L’obiettivo di Dio non è sperare che Abramo cada e pecchi ma insegnare all’uomo,
cioè ad Abramo, a donarsi a Dio».
Abramo è posto davanti a due tentazioni, entrambe
cattive: disobbedire a Dio non uccidendo il figlio, oppure obbedire a Dio
uccidendo il figlio
L’autore biblico attribuisce a Dio un disegno
diabolico, non divino, perlomeno agli occhi di noi persone di questo tempo, o
perlomeno del sottoscritto, persona di questo tempo.
Chissà perché azioni giudicate immorali, pessime, se
compiute dagli uomini, attribuite a Dio diventano azioni morali, ottime.

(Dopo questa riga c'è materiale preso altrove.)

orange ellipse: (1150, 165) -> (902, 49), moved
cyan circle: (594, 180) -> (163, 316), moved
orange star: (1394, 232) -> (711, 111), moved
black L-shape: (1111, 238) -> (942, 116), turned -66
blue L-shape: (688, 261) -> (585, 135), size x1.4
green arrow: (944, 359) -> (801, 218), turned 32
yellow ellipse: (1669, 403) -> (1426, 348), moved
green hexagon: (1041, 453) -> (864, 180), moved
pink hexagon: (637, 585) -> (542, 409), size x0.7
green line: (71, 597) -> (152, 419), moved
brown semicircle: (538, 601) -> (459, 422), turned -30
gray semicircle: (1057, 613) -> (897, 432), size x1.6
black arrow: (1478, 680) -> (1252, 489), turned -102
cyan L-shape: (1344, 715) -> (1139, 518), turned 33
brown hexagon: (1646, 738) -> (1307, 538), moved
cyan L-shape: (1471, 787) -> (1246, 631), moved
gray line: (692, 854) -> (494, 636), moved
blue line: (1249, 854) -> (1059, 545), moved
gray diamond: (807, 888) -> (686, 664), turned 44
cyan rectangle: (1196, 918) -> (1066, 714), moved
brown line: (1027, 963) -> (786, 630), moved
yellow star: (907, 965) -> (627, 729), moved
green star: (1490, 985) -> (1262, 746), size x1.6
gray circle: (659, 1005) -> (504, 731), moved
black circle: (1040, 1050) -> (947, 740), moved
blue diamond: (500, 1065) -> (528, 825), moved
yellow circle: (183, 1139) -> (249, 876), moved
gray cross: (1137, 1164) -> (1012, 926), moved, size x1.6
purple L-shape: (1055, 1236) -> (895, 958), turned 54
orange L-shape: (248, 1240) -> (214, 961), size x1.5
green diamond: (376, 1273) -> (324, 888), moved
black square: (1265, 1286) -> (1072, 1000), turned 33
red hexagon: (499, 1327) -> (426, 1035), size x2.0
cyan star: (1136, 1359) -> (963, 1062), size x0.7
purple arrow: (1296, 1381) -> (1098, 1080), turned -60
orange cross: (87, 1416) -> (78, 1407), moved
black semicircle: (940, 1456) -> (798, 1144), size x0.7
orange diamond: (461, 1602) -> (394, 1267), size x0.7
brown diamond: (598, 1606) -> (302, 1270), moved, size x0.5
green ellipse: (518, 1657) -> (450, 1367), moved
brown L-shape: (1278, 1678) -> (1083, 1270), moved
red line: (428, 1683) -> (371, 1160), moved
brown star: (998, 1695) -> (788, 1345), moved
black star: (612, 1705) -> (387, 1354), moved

S’immagini un nonno che per mettere alla prova l’obbedienza del figlio, lo
spingesse ad uccidere il nipote, il figlio del figlio, con il segreto intento di
fermarlo al momento opportuno. Uno scherzo crudelissimo. Il figlio gli direbbe:
“Se dici sul serio, significa che non sei mio padre”. Non potrebbe mai
chiedergli di non indurlo nella tentazione di disobbedirgli. Lo prenderebbe
semplicemente per pazzo.
Dio spinge Abramo ad uccidere Isacco, a diventare un
padre snaturato. Abramo avrebbe tutte le ragioni di chiedere a Dio di non
indurlo nella tentazione di disobbedirgli, di non metterlo in simile terribile
situazione.
In questo caso, quindi, la preghiera “non indurmi in
tentazione” andrebbe benissimo: “Signore, non mettermi nelle condizioni di
disobbedirti, sei un bel tipo, eh!”
Ma la richiesta a Dio di non indurci in tentazione,
potrebbe avere anche un altro significato: “Signore non mettermi davanti cose
belle e appetitose, ma pericolose, non mettermi davanti un albero bello, pieno
di frutti allettanti, ma mortiferi, non tentarmi, tu sai come sono fatto...
“.
Ciò detto, io non credo che Dio metta alla prova gli
uomini. Conosce il loro cuore e non ha bisogno di metterli alla prova.